As Trump prepares to address the United States tonight on what he called yesterday “the humanitarian and national security crisis on our southern border,” Martha Bárcena is preparing to assume the role of Mexico’s top diplomat in Washington D.C.
The 61-year-old Veracruz native, who has previously been the Mexican ambassador to Denmark and Turkey, will present her credentials to Trump on Friday.
Bárcena called the United States president a “confrontational man” in an interview with the newspaper El Universal and described her job as an “enormous challenge” but vowed to “establish a new era” in bilateral relations between Mexico and the United States.
Ties between the two countries deteriorated after Trump took office in January 2017, with the U.S. president’s border wall proposal – and the source of its funding – a primary source of tension.
After a testy phone call between Trump and former president Enrique Peña Nieto last February, Mexican journalist Carlos Loret de Mola described the climate of relations between the two countries as “frozen.”
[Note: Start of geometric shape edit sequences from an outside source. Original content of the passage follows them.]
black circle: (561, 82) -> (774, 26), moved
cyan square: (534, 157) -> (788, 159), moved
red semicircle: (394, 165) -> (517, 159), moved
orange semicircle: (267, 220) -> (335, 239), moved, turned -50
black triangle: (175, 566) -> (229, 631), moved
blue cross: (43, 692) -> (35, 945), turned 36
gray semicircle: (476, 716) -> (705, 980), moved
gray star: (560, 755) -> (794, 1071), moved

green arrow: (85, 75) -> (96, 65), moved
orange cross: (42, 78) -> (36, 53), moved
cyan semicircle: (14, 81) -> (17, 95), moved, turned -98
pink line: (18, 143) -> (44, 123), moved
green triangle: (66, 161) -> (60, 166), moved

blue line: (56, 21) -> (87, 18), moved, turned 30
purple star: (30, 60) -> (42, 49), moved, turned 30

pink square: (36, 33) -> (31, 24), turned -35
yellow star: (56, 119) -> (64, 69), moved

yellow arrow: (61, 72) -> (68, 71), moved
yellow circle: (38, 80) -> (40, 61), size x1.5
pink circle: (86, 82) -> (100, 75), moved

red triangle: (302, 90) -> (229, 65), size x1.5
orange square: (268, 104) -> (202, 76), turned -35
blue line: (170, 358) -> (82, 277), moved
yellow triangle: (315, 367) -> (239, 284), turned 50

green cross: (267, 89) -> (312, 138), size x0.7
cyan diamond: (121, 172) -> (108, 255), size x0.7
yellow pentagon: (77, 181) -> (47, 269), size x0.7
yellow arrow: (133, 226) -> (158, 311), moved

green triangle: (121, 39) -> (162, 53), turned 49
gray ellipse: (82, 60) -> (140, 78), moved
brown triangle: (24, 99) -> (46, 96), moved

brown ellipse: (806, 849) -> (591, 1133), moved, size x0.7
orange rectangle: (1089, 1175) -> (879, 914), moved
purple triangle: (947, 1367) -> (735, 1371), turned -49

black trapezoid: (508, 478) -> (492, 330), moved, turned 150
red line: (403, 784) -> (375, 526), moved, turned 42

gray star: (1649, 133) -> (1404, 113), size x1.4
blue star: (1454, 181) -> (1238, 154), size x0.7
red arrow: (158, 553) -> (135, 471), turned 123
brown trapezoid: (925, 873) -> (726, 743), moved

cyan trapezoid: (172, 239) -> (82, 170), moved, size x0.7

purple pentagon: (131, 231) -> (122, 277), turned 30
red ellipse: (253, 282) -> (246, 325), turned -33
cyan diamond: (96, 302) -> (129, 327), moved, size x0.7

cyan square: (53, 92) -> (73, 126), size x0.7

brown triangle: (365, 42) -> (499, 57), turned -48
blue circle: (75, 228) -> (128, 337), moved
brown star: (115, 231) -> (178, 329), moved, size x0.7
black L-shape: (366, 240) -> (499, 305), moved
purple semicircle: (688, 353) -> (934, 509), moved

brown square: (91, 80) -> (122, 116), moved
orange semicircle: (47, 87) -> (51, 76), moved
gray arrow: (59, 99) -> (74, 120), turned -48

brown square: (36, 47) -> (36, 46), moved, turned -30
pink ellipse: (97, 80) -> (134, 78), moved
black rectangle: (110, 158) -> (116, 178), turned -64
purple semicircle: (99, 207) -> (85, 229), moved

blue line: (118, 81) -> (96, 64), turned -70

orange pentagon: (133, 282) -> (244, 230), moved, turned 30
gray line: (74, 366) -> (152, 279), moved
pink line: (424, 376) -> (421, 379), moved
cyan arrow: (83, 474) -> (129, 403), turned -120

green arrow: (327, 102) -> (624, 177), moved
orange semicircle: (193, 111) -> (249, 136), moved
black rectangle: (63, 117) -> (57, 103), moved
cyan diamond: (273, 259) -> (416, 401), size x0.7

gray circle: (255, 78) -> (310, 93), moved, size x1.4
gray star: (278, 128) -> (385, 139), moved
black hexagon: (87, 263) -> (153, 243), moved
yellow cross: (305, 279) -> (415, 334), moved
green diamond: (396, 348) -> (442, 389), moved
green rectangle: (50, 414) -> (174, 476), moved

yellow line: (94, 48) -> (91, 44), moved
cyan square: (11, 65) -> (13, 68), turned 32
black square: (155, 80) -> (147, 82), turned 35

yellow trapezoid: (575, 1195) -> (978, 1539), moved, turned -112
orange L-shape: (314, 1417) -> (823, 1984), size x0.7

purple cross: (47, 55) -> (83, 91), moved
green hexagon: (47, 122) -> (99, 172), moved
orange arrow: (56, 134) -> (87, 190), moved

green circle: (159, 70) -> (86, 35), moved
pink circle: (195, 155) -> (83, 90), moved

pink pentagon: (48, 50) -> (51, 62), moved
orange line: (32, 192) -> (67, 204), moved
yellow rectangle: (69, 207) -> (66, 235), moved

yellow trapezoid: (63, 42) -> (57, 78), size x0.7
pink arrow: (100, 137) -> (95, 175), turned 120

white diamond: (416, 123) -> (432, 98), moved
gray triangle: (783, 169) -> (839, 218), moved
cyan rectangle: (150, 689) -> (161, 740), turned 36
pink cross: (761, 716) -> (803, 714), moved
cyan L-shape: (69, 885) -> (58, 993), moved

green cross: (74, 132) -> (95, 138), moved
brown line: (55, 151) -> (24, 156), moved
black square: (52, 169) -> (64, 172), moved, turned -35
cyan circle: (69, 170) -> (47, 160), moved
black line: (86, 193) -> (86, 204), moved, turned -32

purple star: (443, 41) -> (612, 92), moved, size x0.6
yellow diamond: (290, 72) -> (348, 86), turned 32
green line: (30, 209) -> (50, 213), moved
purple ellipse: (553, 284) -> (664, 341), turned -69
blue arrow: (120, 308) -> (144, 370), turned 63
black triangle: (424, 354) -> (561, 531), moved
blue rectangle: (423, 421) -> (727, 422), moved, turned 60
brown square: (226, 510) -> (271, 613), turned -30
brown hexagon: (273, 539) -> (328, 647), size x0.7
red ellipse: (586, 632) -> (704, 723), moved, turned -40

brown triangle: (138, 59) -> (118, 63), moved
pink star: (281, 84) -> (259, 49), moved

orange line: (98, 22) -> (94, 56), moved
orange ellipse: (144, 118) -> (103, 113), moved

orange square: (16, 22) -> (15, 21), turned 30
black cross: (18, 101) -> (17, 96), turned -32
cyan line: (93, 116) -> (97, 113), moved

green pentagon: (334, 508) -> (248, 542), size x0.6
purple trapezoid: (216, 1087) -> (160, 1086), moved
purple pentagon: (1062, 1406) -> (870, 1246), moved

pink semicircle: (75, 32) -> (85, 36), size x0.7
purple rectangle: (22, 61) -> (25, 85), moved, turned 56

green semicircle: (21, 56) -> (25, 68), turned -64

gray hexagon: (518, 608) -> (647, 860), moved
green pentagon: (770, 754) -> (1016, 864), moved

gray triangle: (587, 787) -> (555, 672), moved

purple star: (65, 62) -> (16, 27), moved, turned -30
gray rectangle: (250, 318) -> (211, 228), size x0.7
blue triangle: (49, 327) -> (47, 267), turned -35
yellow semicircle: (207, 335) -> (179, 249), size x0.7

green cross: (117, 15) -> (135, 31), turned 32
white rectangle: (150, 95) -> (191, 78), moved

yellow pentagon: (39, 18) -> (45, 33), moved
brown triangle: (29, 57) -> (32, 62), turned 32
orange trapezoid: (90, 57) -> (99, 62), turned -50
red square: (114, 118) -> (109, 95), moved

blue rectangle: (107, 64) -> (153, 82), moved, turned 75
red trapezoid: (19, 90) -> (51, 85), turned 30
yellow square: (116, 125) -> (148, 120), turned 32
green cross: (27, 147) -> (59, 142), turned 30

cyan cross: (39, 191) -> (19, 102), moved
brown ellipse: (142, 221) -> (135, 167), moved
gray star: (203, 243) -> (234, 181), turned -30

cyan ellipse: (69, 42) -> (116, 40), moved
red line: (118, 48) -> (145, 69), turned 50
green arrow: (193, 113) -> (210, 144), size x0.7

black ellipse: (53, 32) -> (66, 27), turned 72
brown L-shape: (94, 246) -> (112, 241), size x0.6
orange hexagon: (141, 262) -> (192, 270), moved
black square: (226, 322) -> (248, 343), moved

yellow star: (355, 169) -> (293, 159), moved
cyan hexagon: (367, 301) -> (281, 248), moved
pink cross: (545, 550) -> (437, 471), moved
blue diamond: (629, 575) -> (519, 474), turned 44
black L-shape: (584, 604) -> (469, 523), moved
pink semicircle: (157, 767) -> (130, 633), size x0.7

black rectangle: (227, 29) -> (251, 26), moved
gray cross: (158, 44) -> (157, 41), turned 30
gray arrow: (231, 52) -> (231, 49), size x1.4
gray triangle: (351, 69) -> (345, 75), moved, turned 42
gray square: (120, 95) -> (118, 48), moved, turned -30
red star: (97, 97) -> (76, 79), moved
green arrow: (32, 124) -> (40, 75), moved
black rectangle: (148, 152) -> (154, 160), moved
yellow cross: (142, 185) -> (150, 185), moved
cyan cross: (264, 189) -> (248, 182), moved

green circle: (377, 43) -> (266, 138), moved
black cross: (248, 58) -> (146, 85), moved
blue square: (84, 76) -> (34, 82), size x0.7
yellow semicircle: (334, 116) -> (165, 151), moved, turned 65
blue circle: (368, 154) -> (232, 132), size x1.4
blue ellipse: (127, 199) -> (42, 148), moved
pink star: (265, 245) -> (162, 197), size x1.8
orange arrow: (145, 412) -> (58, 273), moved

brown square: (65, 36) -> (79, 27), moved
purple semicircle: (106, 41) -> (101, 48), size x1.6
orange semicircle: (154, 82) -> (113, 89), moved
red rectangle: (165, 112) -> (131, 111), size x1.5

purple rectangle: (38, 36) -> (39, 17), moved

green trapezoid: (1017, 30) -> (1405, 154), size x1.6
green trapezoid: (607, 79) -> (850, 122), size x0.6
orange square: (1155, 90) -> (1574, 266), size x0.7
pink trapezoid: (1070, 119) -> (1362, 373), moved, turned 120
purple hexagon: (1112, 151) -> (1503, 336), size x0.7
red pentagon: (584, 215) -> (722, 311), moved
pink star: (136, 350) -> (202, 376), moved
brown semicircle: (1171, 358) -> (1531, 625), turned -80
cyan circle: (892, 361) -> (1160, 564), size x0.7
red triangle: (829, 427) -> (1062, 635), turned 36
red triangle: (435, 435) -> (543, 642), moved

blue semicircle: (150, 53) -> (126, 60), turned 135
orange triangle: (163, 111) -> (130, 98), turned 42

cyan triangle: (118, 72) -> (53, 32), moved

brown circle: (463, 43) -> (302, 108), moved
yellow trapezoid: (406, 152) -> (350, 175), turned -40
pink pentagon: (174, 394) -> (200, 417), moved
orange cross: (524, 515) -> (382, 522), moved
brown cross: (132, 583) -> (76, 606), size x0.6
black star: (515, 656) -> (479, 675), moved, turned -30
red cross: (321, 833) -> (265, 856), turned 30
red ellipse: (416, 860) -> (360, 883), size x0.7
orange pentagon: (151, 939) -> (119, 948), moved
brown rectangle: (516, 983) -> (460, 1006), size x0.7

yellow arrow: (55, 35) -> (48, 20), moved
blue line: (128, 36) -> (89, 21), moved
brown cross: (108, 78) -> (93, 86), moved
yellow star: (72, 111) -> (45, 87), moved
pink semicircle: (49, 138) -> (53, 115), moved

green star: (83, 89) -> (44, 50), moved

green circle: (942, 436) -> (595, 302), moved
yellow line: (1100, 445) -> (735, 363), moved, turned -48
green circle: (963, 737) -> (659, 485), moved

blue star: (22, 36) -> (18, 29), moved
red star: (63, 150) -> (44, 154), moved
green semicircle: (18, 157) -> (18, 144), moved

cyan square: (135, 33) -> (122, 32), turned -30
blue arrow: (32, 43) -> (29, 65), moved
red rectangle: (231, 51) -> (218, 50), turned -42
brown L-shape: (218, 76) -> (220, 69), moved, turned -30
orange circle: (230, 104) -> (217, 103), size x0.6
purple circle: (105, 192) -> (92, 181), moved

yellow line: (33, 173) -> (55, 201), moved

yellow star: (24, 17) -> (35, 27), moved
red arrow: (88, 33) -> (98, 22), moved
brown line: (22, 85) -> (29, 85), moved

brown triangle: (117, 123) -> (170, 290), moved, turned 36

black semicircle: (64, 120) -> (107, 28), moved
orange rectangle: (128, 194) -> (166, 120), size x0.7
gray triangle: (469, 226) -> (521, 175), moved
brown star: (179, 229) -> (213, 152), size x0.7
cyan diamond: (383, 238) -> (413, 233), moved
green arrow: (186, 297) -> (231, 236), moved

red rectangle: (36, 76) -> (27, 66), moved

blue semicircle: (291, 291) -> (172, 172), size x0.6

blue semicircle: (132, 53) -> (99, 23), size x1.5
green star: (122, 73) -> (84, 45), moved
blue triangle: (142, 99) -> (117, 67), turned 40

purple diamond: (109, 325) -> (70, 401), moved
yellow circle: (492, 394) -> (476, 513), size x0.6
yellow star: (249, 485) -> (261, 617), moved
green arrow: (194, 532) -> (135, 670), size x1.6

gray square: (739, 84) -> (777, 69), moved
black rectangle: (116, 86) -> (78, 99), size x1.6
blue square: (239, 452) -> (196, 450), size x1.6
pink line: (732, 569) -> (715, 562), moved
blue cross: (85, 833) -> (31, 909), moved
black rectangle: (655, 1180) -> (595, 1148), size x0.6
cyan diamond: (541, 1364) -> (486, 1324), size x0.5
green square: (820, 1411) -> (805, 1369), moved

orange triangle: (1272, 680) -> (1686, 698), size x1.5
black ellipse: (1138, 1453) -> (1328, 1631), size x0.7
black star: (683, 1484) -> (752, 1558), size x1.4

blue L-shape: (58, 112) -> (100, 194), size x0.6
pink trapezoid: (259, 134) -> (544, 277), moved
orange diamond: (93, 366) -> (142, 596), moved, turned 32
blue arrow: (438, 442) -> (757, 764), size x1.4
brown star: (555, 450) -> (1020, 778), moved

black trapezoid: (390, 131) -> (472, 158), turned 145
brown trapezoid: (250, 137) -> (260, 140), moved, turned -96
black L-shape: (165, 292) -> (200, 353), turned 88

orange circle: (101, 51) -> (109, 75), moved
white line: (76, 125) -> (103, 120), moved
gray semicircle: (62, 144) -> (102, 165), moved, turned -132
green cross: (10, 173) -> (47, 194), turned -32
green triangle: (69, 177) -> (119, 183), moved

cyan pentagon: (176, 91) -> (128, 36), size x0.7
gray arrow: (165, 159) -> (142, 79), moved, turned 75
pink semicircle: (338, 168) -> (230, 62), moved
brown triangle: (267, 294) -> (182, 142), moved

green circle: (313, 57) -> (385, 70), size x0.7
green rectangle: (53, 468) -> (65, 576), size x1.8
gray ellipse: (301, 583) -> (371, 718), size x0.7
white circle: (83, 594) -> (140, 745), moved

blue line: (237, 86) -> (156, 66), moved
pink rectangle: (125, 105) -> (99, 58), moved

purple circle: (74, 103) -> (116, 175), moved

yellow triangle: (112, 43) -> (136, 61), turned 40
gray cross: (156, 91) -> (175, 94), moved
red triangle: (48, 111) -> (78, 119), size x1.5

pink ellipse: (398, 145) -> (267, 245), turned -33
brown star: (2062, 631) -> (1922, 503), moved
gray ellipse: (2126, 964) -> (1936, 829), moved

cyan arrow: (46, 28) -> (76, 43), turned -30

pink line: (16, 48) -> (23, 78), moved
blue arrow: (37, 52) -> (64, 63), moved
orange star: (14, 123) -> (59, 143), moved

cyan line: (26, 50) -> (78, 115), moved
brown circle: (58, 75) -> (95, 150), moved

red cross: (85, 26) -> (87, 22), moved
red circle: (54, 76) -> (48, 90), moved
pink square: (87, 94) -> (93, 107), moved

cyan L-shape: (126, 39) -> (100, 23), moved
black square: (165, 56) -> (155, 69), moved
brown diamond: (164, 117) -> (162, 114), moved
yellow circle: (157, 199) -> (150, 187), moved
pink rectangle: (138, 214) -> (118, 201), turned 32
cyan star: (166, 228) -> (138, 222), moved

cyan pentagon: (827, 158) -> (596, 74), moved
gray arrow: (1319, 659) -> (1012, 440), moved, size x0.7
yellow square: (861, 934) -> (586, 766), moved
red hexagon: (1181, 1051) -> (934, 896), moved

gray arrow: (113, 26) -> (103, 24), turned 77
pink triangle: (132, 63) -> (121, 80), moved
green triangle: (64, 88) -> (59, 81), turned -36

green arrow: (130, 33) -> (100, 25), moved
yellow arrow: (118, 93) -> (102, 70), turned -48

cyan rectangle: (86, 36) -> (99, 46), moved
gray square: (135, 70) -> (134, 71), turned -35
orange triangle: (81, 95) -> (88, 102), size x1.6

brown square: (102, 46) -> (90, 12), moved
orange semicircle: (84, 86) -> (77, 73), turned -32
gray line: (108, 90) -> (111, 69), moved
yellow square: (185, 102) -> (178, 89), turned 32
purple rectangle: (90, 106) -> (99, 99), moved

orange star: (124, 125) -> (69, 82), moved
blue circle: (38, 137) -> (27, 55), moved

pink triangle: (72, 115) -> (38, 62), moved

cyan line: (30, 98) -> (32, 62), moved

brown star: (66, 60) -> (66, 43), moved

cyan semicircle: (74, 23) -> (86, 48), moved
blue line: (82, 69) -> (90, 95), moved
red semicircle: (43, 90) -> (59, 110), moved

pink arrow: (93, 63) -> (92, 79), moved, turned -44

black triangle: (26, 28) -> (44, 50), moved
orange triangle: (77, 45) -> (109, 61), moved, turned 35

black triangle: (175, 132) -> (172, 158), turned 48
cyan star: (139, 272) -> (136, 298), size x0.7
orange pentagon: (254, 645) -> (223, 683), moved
But Bárcena, who has 40 years’ experience in Mexico’s foreign service, believes that President López Obrador’s landslide victory in last year’s election provides a strong mandate for change at home and that acting on that mandate will, in turn, work to Mexico’s benefit abroad: in her case, within the context of Mexico’s relations with the United States.
“[When I] arrive in the United States . . . it won’t be business as usual, we’re going to do things differently and confront problems that for some time we know have worried not only . . . the United States but also our [other] principal partners, things like high-level corruption, insecurity and violence, which are already being confronted. All that provides strength to negotiate with the United States,” she said.
“One of the priorities this year is the ratification of the [trade] treaty between Mexico, the United States and Canada . . . Another priority will be to review . . . the situation of Mexicans in the United States, what immigration legislation is being presented in the Senate, the House of Representatives. You have to remember that it is the legislative power that has authority over immigration legislation,” Bárcena said.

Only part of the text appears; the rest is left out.